Collected data:

+++

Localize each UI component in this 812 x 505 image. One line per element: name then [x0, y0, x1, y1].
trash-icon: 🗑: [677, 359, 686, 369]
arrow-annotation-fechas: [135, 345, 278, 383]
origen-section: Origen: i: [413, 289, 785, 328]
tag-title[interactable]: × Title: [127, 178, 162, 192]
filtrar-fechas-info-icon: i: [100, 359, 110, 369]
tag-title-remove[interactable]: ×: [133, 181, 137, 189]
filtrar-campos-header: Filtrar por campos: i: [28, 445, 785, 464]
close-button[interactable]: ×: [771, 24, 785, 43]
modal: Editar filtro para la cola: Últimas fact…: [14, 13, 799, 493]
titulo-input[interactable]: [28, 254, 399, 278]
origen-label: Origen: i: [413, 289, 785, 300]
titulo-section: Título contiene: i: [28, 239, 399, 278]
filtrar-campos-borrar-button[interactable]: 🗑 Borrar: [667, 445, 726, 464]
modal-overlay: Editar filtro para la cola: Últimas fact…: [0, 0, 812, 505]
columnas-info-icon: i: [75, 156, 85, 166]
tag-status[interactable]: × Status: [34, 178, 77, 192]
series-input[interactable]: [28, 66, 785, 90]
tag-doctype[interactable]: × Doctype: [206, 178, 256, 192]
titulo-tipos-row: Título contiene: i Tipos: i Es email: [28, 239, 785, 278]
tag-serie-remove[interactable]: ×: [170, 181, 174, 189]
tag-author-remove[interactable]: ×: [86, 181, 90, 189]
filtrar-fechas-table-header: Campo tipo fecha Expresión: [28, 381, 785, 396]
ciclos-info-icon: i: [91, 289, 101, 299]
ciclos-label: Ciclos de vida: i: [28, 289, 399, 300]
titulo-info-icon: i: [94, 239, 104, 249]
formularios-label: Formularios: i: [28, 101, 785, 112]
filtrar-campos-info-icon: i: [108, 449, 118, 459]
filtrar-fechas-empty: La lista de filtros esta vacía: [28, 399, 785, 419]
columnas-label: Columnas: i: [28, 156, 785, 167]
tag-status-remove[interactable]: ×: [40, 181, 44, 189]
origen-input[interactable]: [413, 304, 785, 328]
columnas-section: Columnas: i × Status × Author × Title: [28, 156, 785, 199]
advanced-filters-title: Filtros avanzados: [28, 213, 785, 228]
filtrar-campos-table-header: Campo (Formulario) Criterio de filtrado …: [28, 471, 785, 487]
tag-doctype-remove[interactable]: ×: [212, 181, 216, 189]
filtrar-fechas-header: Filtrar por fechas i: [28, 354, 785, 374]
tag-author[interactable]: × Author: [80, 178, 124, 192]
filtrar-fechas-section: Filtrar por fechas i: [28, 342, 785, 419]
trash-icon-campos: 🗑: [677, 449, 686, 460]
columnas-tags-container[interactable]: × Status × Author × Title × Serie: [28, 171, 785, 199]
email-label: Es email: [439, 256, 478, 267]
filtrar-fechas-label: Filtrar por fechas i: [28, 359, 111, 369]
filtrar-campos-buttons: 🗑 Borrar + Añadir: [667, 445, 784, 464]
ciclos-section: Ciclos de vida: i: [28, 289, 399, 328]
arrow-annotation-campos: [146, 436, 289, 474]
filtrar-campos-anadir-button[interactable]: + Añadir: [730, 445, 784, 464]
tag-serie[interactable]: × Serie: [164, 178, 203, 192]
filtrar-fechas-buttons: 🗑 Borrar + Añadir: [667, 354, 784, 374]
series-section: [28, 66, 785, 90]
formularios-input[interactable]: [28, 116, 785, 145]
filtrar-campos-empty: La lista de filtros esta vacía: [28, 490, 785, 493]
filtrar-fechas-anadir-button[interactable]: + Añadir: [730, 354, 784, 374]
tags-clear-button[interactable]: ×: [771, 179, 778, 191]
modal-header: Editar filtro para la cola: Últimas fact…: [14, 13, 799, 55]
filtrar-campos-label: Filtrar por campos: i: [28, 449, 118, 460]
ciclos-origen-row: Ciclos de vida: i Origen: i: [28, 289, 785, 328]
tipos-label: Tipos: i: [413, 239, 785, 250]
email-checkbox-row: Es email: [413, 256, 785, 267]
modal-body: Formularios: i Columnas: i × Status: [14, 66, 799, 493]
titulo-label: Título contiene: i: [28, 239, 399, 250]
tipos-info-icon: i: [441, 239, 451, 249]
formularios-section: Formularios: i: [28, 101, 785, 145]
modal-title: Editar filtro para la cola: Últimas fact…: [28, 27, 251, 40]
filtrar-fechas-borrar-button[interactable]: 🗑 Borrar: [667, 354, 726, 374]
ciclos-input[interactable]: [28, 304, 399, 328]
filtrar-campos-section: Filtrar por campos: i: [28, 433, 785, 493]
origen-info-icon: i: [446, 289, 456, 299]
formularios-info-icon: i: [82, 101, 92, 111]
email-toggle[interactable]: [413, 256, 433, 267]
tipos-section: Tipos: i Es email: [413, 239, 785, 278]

+++

What is required: Count the lines in the records above that contain the word "para", and give only the number.

Solution for this exercise: 4